What to do: Apart from the pictures, please restate every entry below exactly.

Record excerpts:
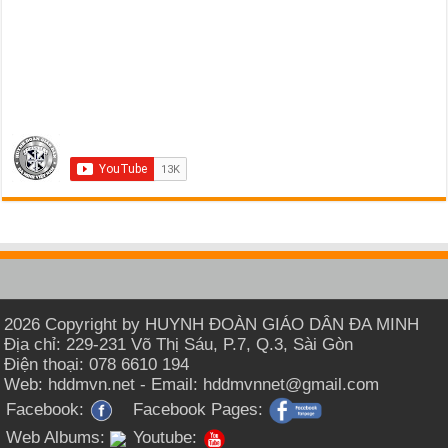
2026 Copyright by HUYNH ĐOÀN GIÁO DÂN ĐA MINH
Địa chỉ: 229-231 Võ Thị Sáu, P.7, Q.3, Sài Gòn
Điện thoại: 078 6610 194
Web: hddmvn.net - Email: hddmvnnet@gmail.com
Facebook:
Facebook Pages:
Web Albums:
Youtube:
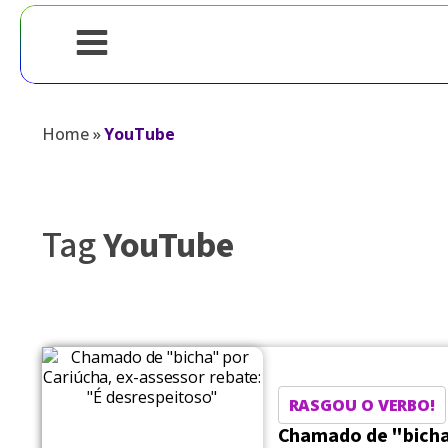
Home
»
YouTube
Tag
YouTube
RASGOU O VERBO!
Chamado de "bicha"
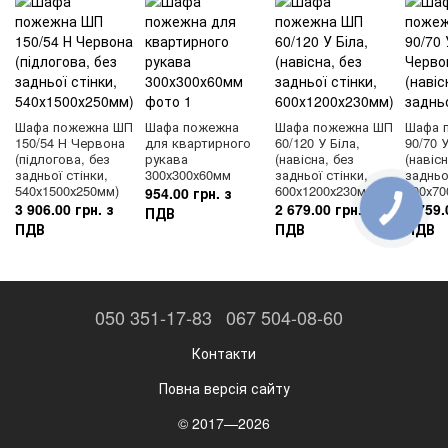
Шафа пожежна ШП
Шафа пожежна
Шафа пожежна ШП
Шафа 
150/54 Н Червона
для квартирного
60/120 У Біла,
90/70 
(підлогова, без
рукава
(навісна, без
(навісн
задньої стінки,
300х300х60мм
задньої стінки,
задньо
540х1500х250мм)
600х1200х230мм)
900х70
954.00 грн. з
3 906.00 грн. з
2 679.00 грн. з
3 759.
ПДВ
ПДВ
ПДВ
ПДВ
050 351-17-83
067 504-08-60
Контакти
Повна версія сайту
© 2017—2026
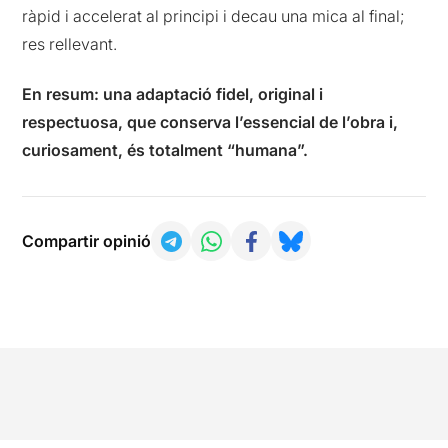
ràpid i accelerat al principi i decau una mica al final;
res rellevant.
En resum: una adaptació fidel, original i
respectuosa, que conserva l’essencial de l’obra i,
curiosament, és totalment “humana”.
Compartir opinió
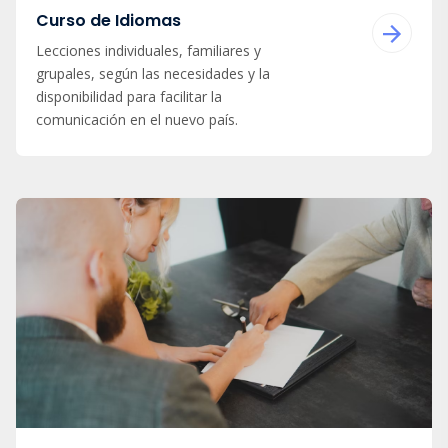
Curso de Idiomas
Lecciones individuales, familiares y
grupales, según las necesidades y la
disponibilidad para facilitar la
comunicación en el nuevo país.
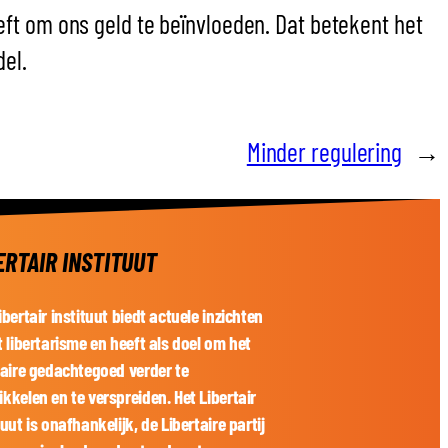
ft om ons geld te beïnvloeden. Dat betekent het
el.
Minder regulering
→
ERTAIR INSTITUUT
ibertair instituut biedt actuele inzichten
t libertarisme en heeft als doel om het
taire gedachtegoed verder te
kkelen en te verspreiden. Het Libertair
tuut is onafhankelijk, de Libertaire partij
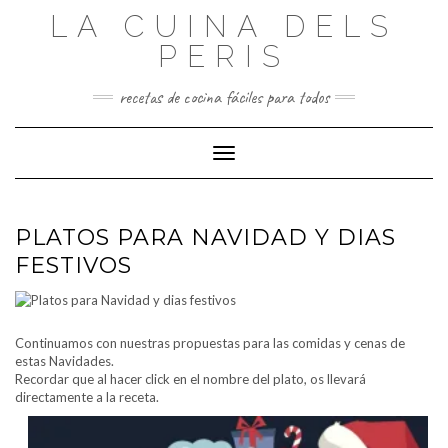
Saltar
LA CUINA DELS
al
contenido
PERIS
recetas de cocina fáciles para todos
Cambiar modo de navegación
PLATOS PARA NAVIDAD Y DIAS
FESTIVOS
Continuamos con nuestras propuestas para las comidas y cenas de
estas Navidades.
Recordar que al hacer click en el nombre del plato, os llevará
directamente a la receta.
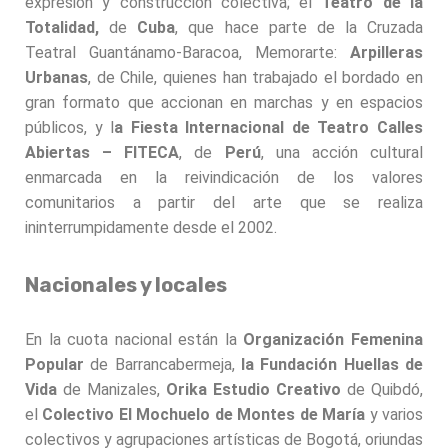
expresión y construcción colectiva; el
Teatro de la
Totalidad,
de
Cuba
, que hace parte de la Cruzada
Teatral Guantánamo-Baracoa, Memorarte:
Arpilleras
Urbanas
, de Chile, quienes han trabajado el bordado en
gran formato que accionan en marchas y en espacios
públicos, y l
a Fiesta Internacional de Teatro Calles
Abiertas – FITECA
, de
Perú
, una acción cultural
enmarcada en la reivindicación de los valores
comunitarios a partir del arte que se realiza
ininterrumpidamente desde el 2002.
Nacionales y locales
En la cuota nacional están la
Organización Femenina
Popular
de Barrancabermeja,
la Fundación Huellas de
Vida
de Manizales,
Orika Estudio Creativo
de Quibdó,
el
Colectivo El Mochuelo de Montes de María
y varios
colectivos y agrupaciones artísticas de Bogotá, oriundas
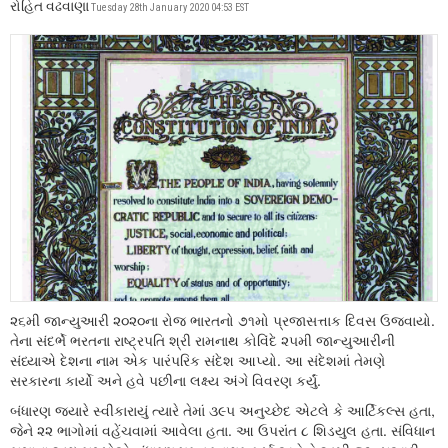
રોહિત વઢવાણા
Tuesday 28th January 2020 04:53 EST
૨૬મી જાન્યુઆરી ૨૦૨૦ના રોજ ભારતનો ૭૧મો પ્રજાસત્તાક દિવસ ઉજવાયો.
તેના સંદર્ભે ભરતના રાષ્ટ્રપતિ શ્રી રામનાથ કોવિંદે ૨૫મી જાન્યુઆરીની
સંધ્યાએ દેશના નામ એક પારંપરિક સંદેશ આપ્યો. આ સંદેશમાં તેમણે
સરકારના કાર્યો અને હવે પછીના લક્ષ્ય અંગે વિવરણ કર્યું.
બંધારણ જ્યારે સ્વીકારાયું ત્યારે તેમાં ૩૯૫ અનુચ્છેદ એટલે કે આર્ટિકલ્સ હતા,
જેને ૨૨ ભાગોમાં વહેંચવામાં આવેલા હતા. આ ઉપરાંત ૮ શિડયુલ હતા. સંવિધાન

Task output:
2026 Copyright by HUYNH ĐOÀN GIÁO DÂN ĐA MINH
Địa chỉ: 229-231 Võ Thị Sáu, P.7, Q.3, Sài Gòn
Điện thoại: 078 6610 194
Web: hddmvn.net - Email: hddmvnnet@gmail.com
Facebook:
Facebook Pages:
Web Albums:
Youtube:
Home
»
YouTube
Tag
YouTube
RASGOU O VERBO!
Chamado de "bicha"
Шафа пожежна ШП
Шафа пожежна
Шафа пожежна ШП
Шафа 
150/54 Н Червона
для квартирного
60/120 У Біла,
90/70 
(підлогова, без
рукава
(навісна, без
(навісн
задньої стінки,
300х300х60мм
задньої стінки,
задньо
540х1500х250мм)
600х1200х230мм)
900х70
954.00 грн. з
3 906.00 грн. з
2 679.00 грн. з
3 759.
ПДВ
ПДВ
ПДВ
ПДВ
050 351-17-83
067 504-08-60
Контакти
Повна версія сайту
© 2017—2026
ràpid i accelerat al principi i decau una mica al final;
res rellevant.
En resum: una adaptació fidel, original i
respectuosa, que conserva l’essencial de l’obra i,
curiosament, és totalment “humana”.
Compartir opinió
Curso de Idiomas
Lecciones individuales, familiares y
grupales, según las necesidades y la
disponibilidad para facilitar la
comunicación en el nuevo país.
ft om ons geld te beïnvloeden. Dat betekent het
el.
Minder regulering
→
ERTAIR INSTITUUT
ibertair instituut biedt actuele inzichten
t libertarisme en heeft als doel om het
taire gedachtegoed verder te
kkelen en te verspreiden. Het Libertair
tuut is onafhankelijk, de Libertaire partij
Saltar
LA CUINA DELS
al
contenido
PERIS
recetas de cocina fáciles para todos
Cambiar modo de navegación
PLATOS PARA NAVIDAD Y DIAS
FESTIVOS
Continuamos con nuestras propuestas para las comidas y cenas de
estas Navidades.
Recordar que al hacer click en el nombre del plato, os llevará
directamente a la receta.
expresión y construcción colectiva; el
Teatro de la
Totalidad,
de
Cuba
, que hace parte de la Cruzada
Teatral Guantánamo-Baracoa, Memorarte:
Arpilleras
Urbanas
, de Chile, quienes han trabajado el bordado en
gran formato que accionan en marchas y en espacios
públicos, y l
a Fiesta Internacional de Teatro Calles
Abiertas – FITECA
, de
Perú
, una acción cultural
enmarcada en la reivindicación de los valores
comunitarios a partir del arte que se realiza
ininterrumpidamente desde el 2002.
Nacionales y locales
En la cuota nacional están la
Organización Femenina
Popular
de Barrancabermeja,
la Fundación Huellas de
Vida
de Manizales,
Orika Estudio Creativo
de Quibdó,
el
Colectivo El Mochuelo de Montes de María
y varios
colectivos y agrupaciones artísticas de Bogotá, oriundas
રોહિત વઢવાણા
Tuesday 28th January 2020 04:53 EST
૨૬મી જાન્યુઆરી ૨૦૨૦ના રોજ ભારતનો ૭૧મો પ્રજાસત્તાક દિવસ ઉજવાયો.
તેના સંદર્ભે ભરતના રાષ્ટ્રપતિ શ્રી રામનાથ કોવિંદે ૨૫મી જાન્યુઆરીની
સંધ્યાએ દેશના નામ એક પારંપરિક સંદેશ આપ્યો. આ સંદેશમાં તેમણે
સરકારના કાર્યો અને હવે પછીના લક્ષ્ય અંગે વિવરણ કર્યું.
બંધારણ જ્યારે સ્વીકારાયું ત્યારે તેમાં ૩૯૫ અનુચ્છેદ એટલે કે આર્ટિકલ્સ હતા,
જેને ૨૨ ભાગોમાં વહેંચવામાં આવેલા હતા. આ ઉપરાંત ૮ શિડયુલ હતા. સંવિધાન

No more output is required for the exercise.